Most recently, Kern played a leadership role in acquiring a new piece of telecommunications infrastructure that some say has the potential to give Steamboat more bandwidth at a lower cost while delivering much-needed redundancy in telecommunications lines.
“I don’t think Tom likes to hear the word ‘no,’” Stokes said. “He was huge at bringing partners in to solve challenges. He believes if you get the right people in the room, you can accomplish anything.”
The new carrier-neutral location allows broadband providers to connect to one another and initially is enabling the school district, the city of Steamboat Springs and Routt County to pay far less for more connectivity, but the hope is that the effects will trickle down to regional customers large and small.
“Tom is leaving our community in a much better state than it was when he arrived. We’re very fortunate to have Tom, his experience, leadership and guidance,” Chamber board President Kerry Shea said in a news release. “Through his leadership, Tom has laid the foundation that has provided the momentum for us to continue to grow and prosper for the future, in not only the area of tourism, but in economic development.”
Steamboat Ski and Resort Corp. President and Chief Operating Officer Chris Diamond said Kern knew how to take an organization forward.

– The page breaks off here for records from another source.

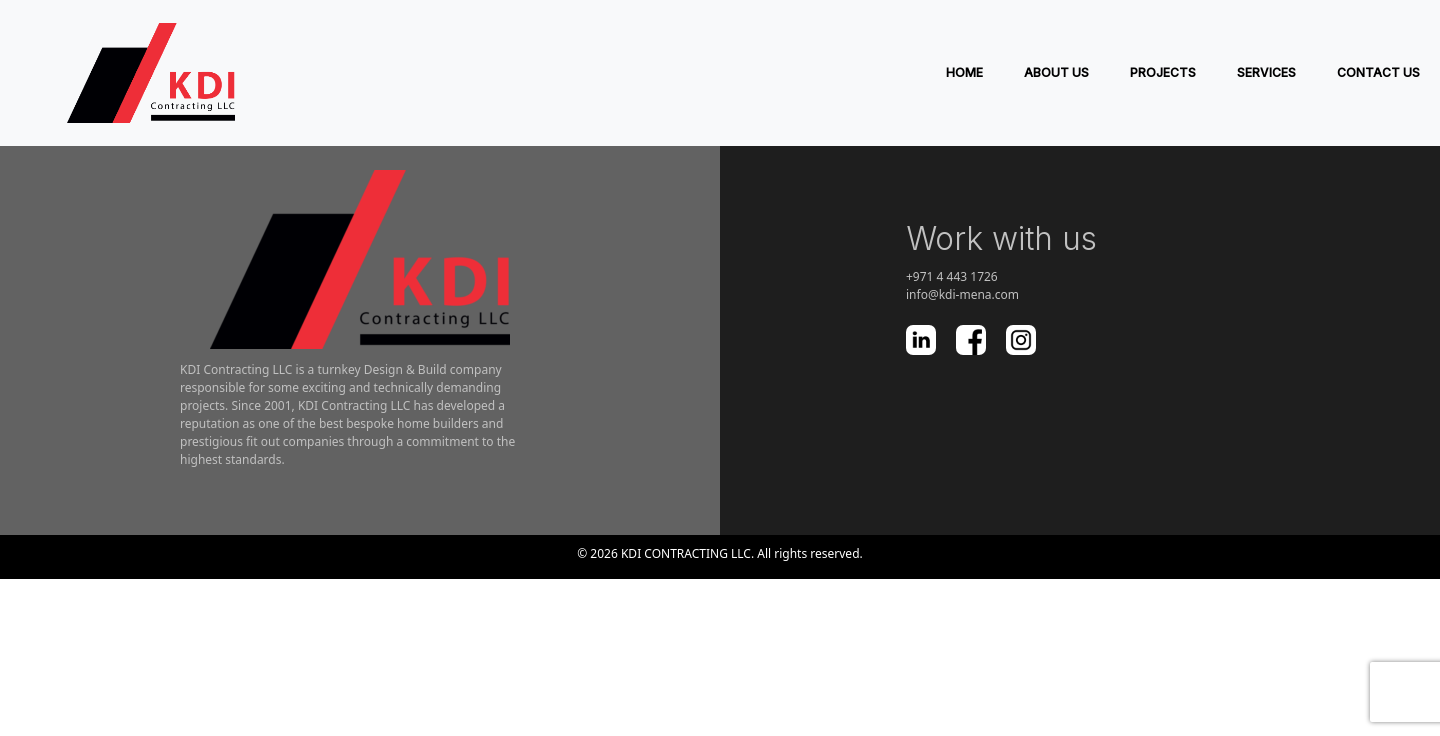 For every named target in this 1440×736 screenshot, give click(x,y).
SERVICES (1266, 72)
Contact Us (1378, 72)
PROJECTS (1163, 72)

“He has an understanding of the leadership of complex business organizations like our Chamber,” Diamond said. “He got the big picture and really engaged in all facets of the job. It’s unusual to have someone who covers so many bases.”
When Kern and his wife, Rosie Kern, who serves as marketing and communications manager for Yampa Valley Medical Center, move to Michigan, it will mark a return to familiar special events and issues. Early in his career, Kern served as both the president of the National Cherry Festival in Traverse City and as a Grand Traverse county commissioner.
“The past three years in Steamboat Springs have been a great experience for both Rosie and I,” Kern was quoted as saying in a news release. “We really love this place, but family responsibilities need to be my primary focus right now. It’s our hope that one day we’ll be able to return.”